**Aim of the exercise:** Pick out the lines below that contain the string "every" and copy them all.
[Dataset excerpts]
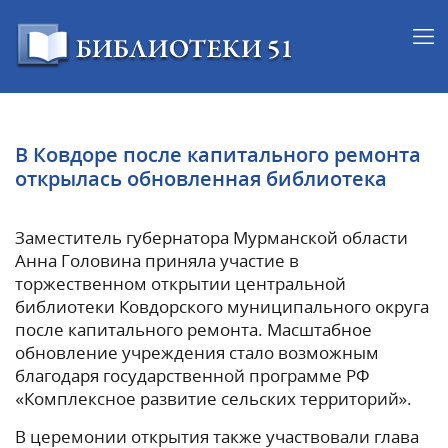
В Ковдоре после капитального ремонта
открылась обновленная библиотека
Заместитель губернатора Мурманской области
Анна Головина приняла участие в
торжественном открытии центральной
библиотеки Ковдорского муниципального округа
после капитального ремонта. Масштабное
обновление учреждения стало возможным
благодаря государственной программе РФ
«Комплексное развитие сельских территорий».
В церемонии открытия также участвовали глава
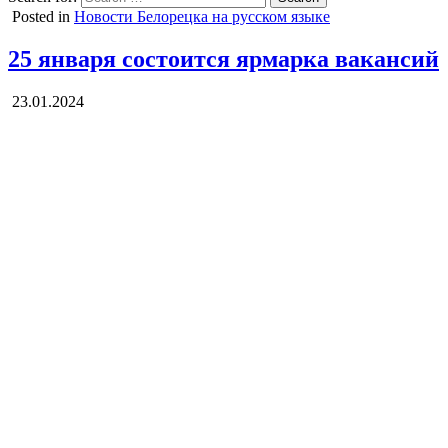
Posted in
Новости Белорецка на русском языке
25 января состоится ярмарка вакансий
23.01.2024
[/Dataset excerpts]
[Dataset excerpts]
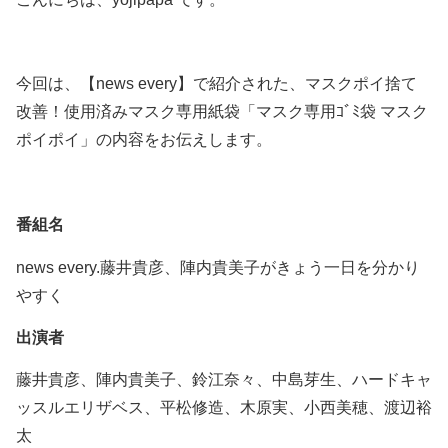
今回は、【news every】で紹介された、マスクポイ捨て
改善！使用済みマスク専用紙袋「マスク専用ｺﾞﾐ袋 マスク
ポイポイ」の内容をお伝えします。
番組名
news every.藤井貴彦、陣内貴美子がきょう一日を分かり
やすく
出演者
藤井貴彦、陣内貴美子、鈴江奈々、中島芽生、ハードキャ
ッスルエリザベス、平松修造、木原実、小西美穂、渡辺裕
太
[/Dataset excerpts]
**Answer section:**
今回は、【news every】で紹介された、マスクポイ捨て
news every.藤井貴彦、陣内貴美子がきょう一日を分かり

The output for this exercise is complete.